Like many middle-school aged boys, R.J. Brown goes to camp in the summer.
Unlike many of them, he spends most of his time confined to a wheelchair.
“I have duchenne. It's a type of muscular dystrophy that as I get older it gets worser,” camper R.J. Brown said.
For the past few years, R.J. has come to the MDA camp to at least try and forget about his disease.
While he's in his wheelchair, it's hard to forget; that's why his favorite activity is the one he doesn't need a wheelchair for.
R.J. said he doesn’t need any help when he’s in the pool.
“The only thing I need help with is getting up,” R.J. said.
The camp counselors who volunteer put the kids into the pool by either physically lifting them, like R.J., or lowering them in using tools.
“[The campers], they're worried all the time, they're very, any movement on our part with them is scary for them. That lift takes them off the ground and it makes them a little nervous,” Counselor Jayson Anuszkiewicz said.

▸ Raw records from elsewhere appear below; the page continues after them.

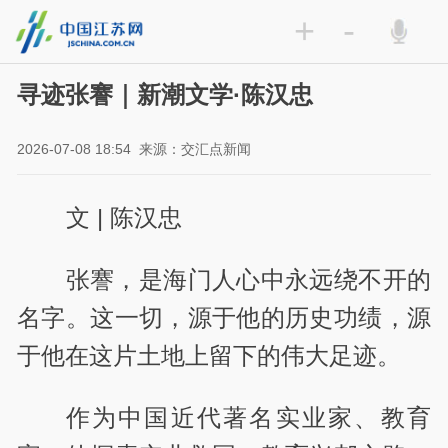
+
-
寻迹张謇｜新潮文学·陈汉忠
2026-07-08 18:54
来源：交汇点新闻
文 | 陈汉忠
张謇，是海门人心中永远绕不开的
名字。这一切，源于他的历史功绩，源
于他在这片土地上留下的伟大足迹。
作为中国近代著名实业家、教育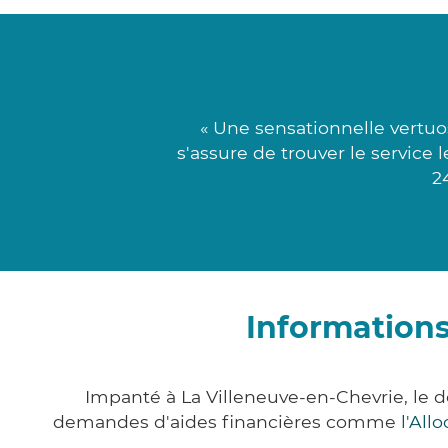
« Une sensationnelle vertuos
s'assure de trouver le service 
2
Informations
Impanté à La Villeneuve-en-Chevrie, le 
demandes d'aides financières comme
l'All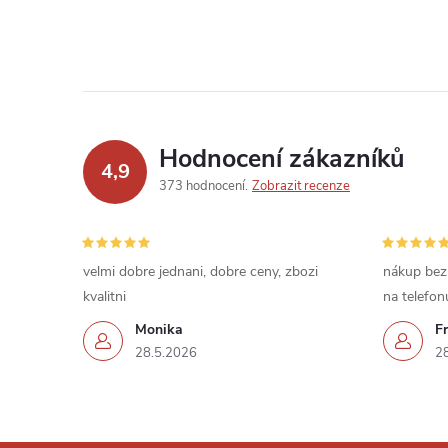
Hodnocení zákazníků
4,9
373 hodnocení
Zobrazit recenze
velmi dobre jednani, dobre ceny, zbozi
nákup bez
kvalitni
na telefon
Monika
Fr
28.5.2026
2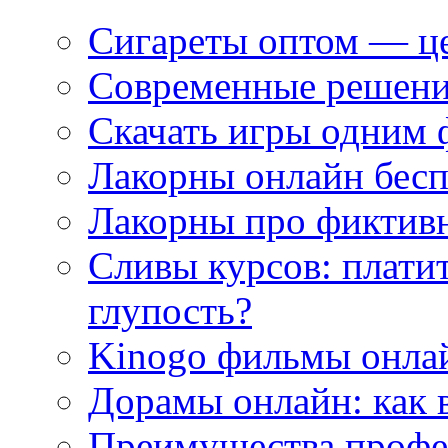
Сигареты оптом — це
Современные решени
Скачать игры одним
Лакорны онлайн бесп
Лакорны про фиктив
Сливы курсов: плати
глупость?
Kinogo фильмы онлай
Дорамы онлайн: как 
Преимущества профес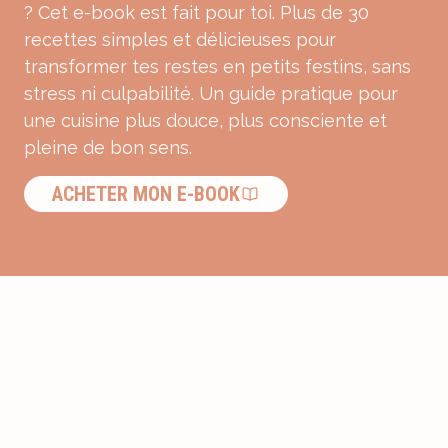
? Cet e-book est fait pour toi. Plus de 30
recettes simples et délicieuses pour
transformer tes restes en petits festins, sans
stress ni culpabilité. Un guide pratique pour
une cuisine plus douce, plus consciente et
pleine de bon sens.
ACHETER MON E-BOOK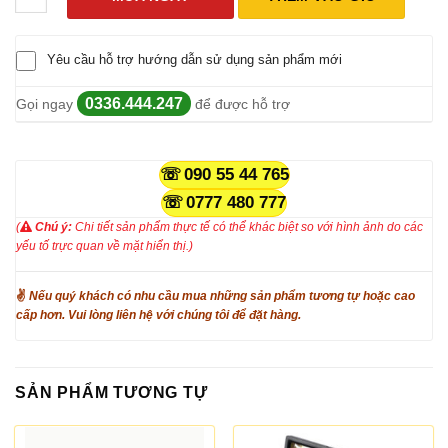
Yêu cầu hỗ trợ hướng dẫn sử dụng sản phẩm mới
0336.444.247
Gọi ngay
để được hỗ trợ
090 55 44 765
0777 480 777
(
Chú ý:
Chi tiết sản phẩm thực tế có thể khác biệt so với hình ảnh do các
yếu tố trực quan về mặt hiển thị.)
✌
Nếu quý khách có nhu cầu mua những sản phẩm tương tự hoặc cao
cấp hơn. Vui lòng liên hệ với chúng tôi để đặt hàng.
SẢN PHẨM TƯƠNG TỰ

Then it's that moment that kids like R.J. Brown wait for; the freedom, the independence, the excitement.
The counselors we spoke with who put the kids in the pool say the kids are completely different once they're in the water.
“So timid and so scared, once he gets in he gets all the weight off of him, they can float they can just be a kid and really enjoy themselves and it means everything to them,” Counselor J.J. Price said.
“I feel more heavier when I get out of the pool, but when I get in the pool I feel lighter,” R.J. said.
When asked if he feels like he has his condition when he’s in the pool, R.J. simply said, “No.”
23 kids spend the week together at the Muscular Dystrophy Association camp.